# Work task:
The answer must consist of each line below that contains the string "Amarok".

# Records for this exercise:
"""
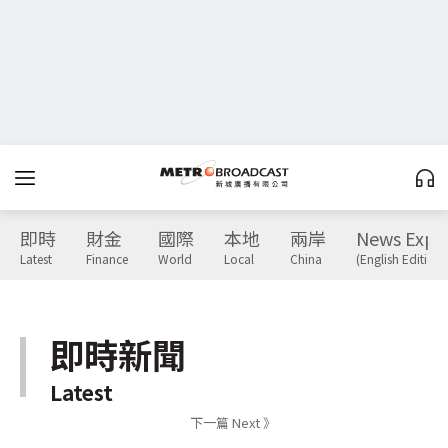
即時
財金
國際
本地
兩岸
News Expr
Latest
Finance
World
Local
China
(English Edition)
即時新聞
Latest
下一篇 Next 》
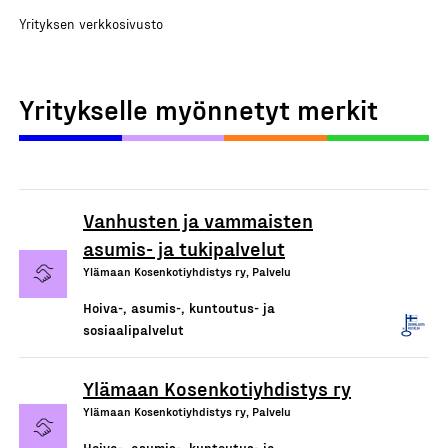
Yrityksen verkkosivusto
Yritykselle myönnetyt merkit
Vanhusten ja vammaisten
asumis- ja tukipalvelut
Ylämaan Kosenkotiyhdistys ry, Palvelu
Hoiva-, asumis-, kuntoutus- ja
sosiaalipalvelut
Ylämaan Kosenkotiyhdistys ry
Ylämaan Kosenkotiyhdistys ry, Palvelu
Hoiva-, asumis-, kuntoutus- ja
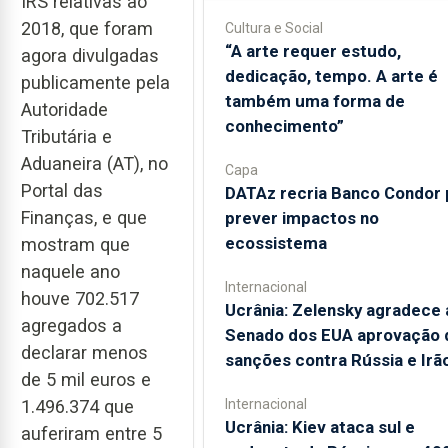
IRS relativas ao
2018, que foram
Cultura e Social
“A arte requer estudo,
agora divulgadas
dedicação, tempo. A arte é
publicamente pela
também uma forma de
Autoridade
conhecimento”
Tributária e
Aduaneira (AT), no
Capa
Portal das
DATAz recria Banco Condor 
Finanças, e que
prever impactos no
ecossistema
mostram que
naquele ano
Internacional
houve 702.517
Ucrânia: Zelensky agradece 
agregados a
Senado dos EUA aprovação 
declarar menos
sanções contra Rússia e Irã
de 5 mil euros e
Internacional
1.496.374 que
Ucrânia: Kiev ataca sul e
auferiram entre 5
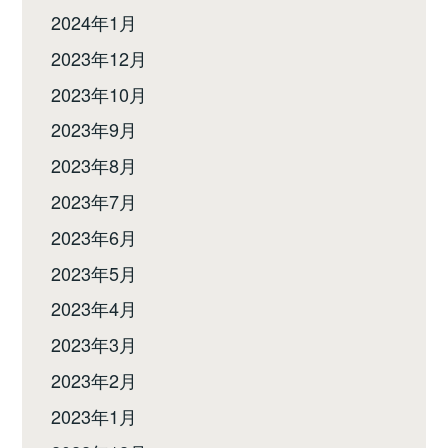
2024年1月
2023年12月
2023年10月
2023年9月
2023年8月
2023年7月
2023年6月
2023年5月
2023年4月
2023年3月
2023年2月
2023年1月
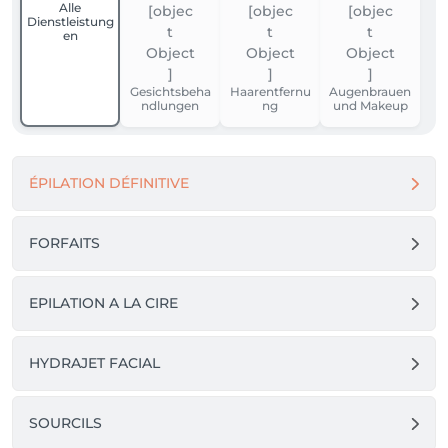
Alle
Dienstleistung
en
Gesichtsbeha
Haarentfernu
Augenbrauen
ndlungen
ng
und Makeup
ÉPILATION DÉFINITIVE
FORFAITS
EPILATION A LA CIRE
HYDRAJET FACIAL
SOURCILS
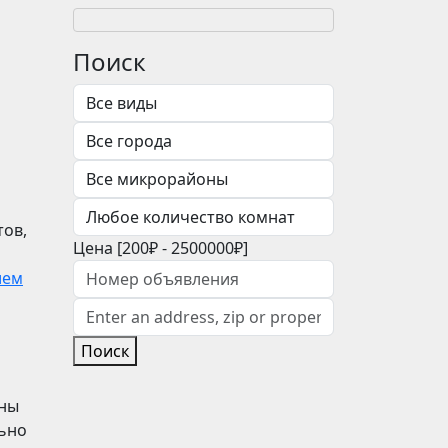
Поиск
тов,
Цена [
200₽
-
2500000₽
]
ием
Поиск
аны
льно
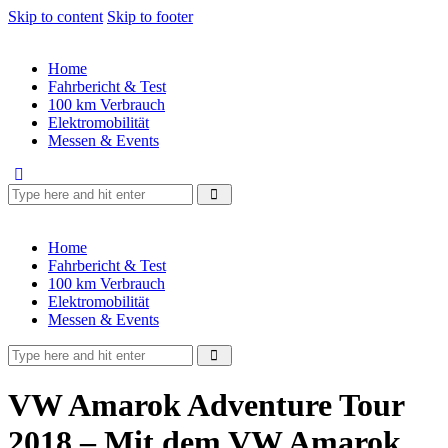
Skip to content
Skip to footer
Home
Fahrbericht & Test
100 km Verbrauch
Elektromobilität
Messen & Events
Home
Fahrbericht & Test
100 km Verbrauch
Elektromobilität
Messen & Events
VW Amarok Adventure Tour
2018 – Mit dem VW Amarok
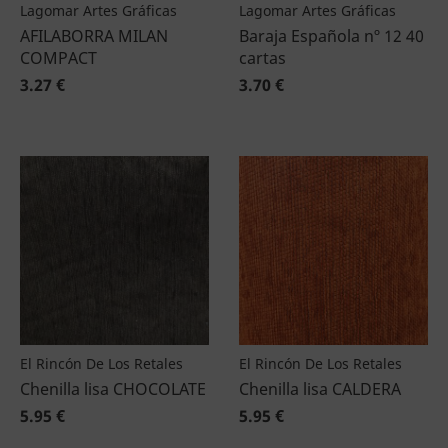
Lagomar Artes Gráficas
Lagomar Artes Gráficas
AFILABORRA MILAN
Baraja Española nº 12 40
COMPACT
cartas
3.27 €
3.70 €
El Rincón De Los Retales
El Rincón De Los Retales
Chenilla lisa CHOCOLATE
Chenilla lisa CALDERA
5.95 €
5.95 €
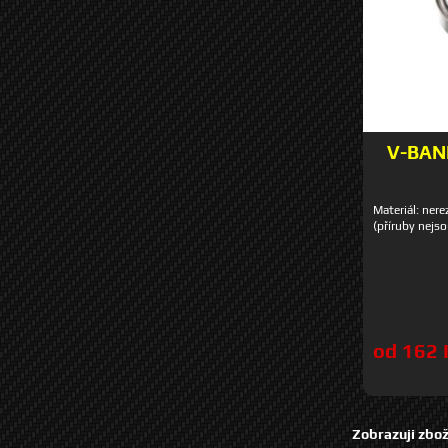
V-BAND
Materiál: ne
(příruby nejso
od 162 
Zobrazuji zbož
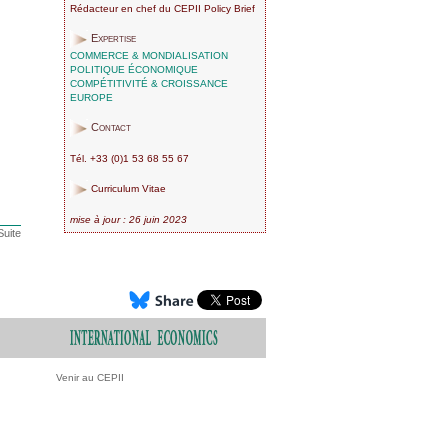
Rédacteur en chef du CEPII Policy Brief
Expertise
COMMERCE & MONDIALISATION
POLITIQUE ÉCONOMIQUE
COMPÉTITIVITÉ & CROISSANCE
EUROPE
Contact
Tél. +33 (0)1 53 68 55 67
Curriculum Vitae
mise à jour : 26 juin 2023
Suite
Venir au CEPII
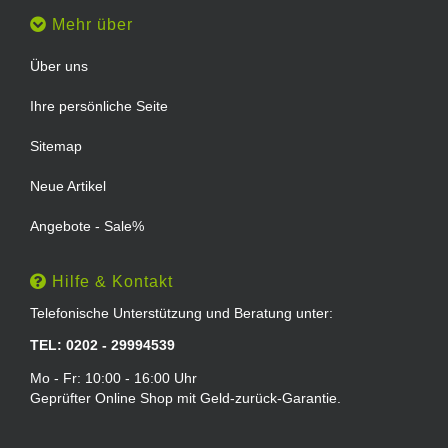
Mehr über
Über uns
Ihre persönliche Seite
Sitemap
Neue Artikel
Angebote - Sale%
Hilfe & Kontakt
Telefonische Unterstützung und Beratung unter:
TEL: 0202 - 29994539
Mo - Fr: 10:00 - 16:00 Uhr
Geprüfter Online Shop mit Geld-zurück-Garantie.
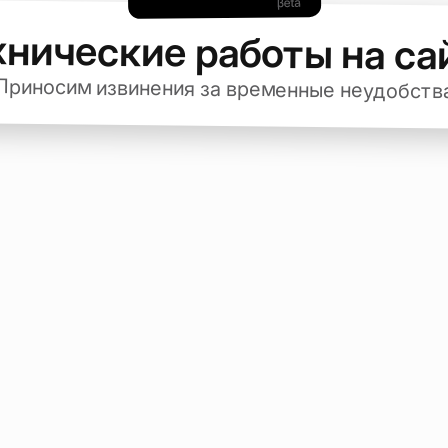
хнические работы на са
Приносим извинения за временные неудобств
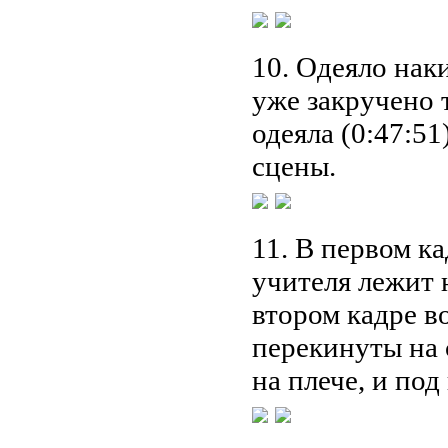
10. Одеяло наки
уже закручено 
одеяла (0:47:51
сцены.
11. В первом к
учителя лежит н
втором кадре в
перекинуты на 
на плече, и под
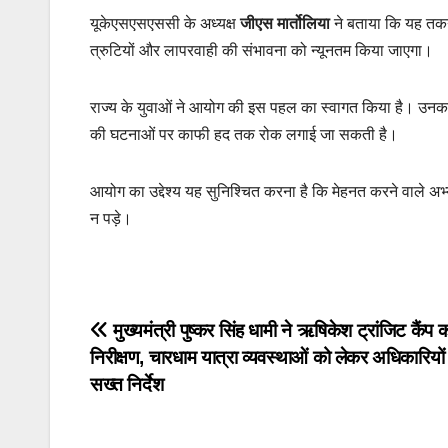
यूकेएसएसएससी के अध्यक्ष
जीएस मार्तोलिया
ने बताया कि यह तक
त्रुटियों और लापरवाही की संभावना को न्यूनतम किया जाएगा।
राज्य के युवाओं ने आयोग की इस पहल का स्वागत किया है। उनका 
की घटनाओं पर काफी हद तक रोक लगाई जा सकती है।
आयोग का उद्देश्य यह सुनिश्चित करना है कि मेहनत करने वाले अभ्
न पड़े।
Post
मुख्यमंत्री पुष्कर सिंह धामी ने ऋषिकेश ट्रांजिट कैंप 
निरीक्षण, चारधाम यात्रा व्यवस्थाओं को लेकर अधिकारियों
navigation
सख्त निर्देश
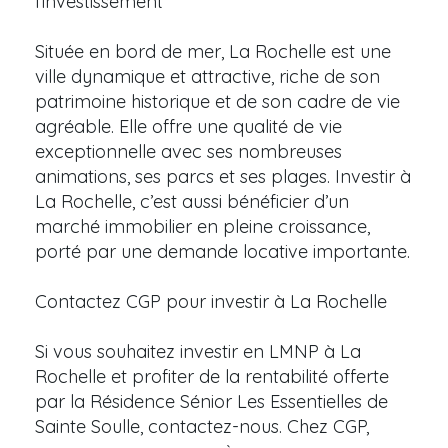
l’investissement
Située en bord de mer, La Rochelle est une
ville dynamique et attractive, riche de son
patrimoine historique et de son cadre de vie
agréable. Elle offre une qualité de vie
exceptionnelle avec ses nombreuses
animations, ses parcs et ses plages. Investir à
La Rochelle, c’est aussi bénéficier d’un
marché immobilier en pleine croissance,
porté par une demande locative importante.
Contactez CGP pour investir à La Rochelle
Si vous souhaitez investir en LMNP à La
Rochelle et profiter de la rentabilité offerte
par la Résidence Sénior Les Essentielles de
Sainte Soulle, contactez-nous. Chez CGP,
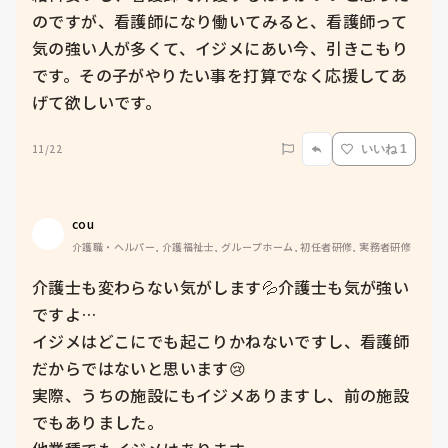
のですが、看護師になり働いてみると、看護師って
気の強い人が多くて、イジメにあい今、引きこもり
です。その子がやりたい事を打算でなく応援してあ
げて欲しいです。
11/22
いいね 1
cou
介護職・ヘルパー, 介護福祉士, グループホーム, 初任者研修, 実務者研修
介護士も変わらない気がします💦介護士も気が強い
ですよ…

イジメはどこにでも起こりかねないですし、看護師
だからではないと思います😢

実際、うちの施設にもイジメありますし、前の施設
でもありました。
"""
# Exercise output:
VW Amarok Adventure Tour
2018 – Mit dem VW Amarok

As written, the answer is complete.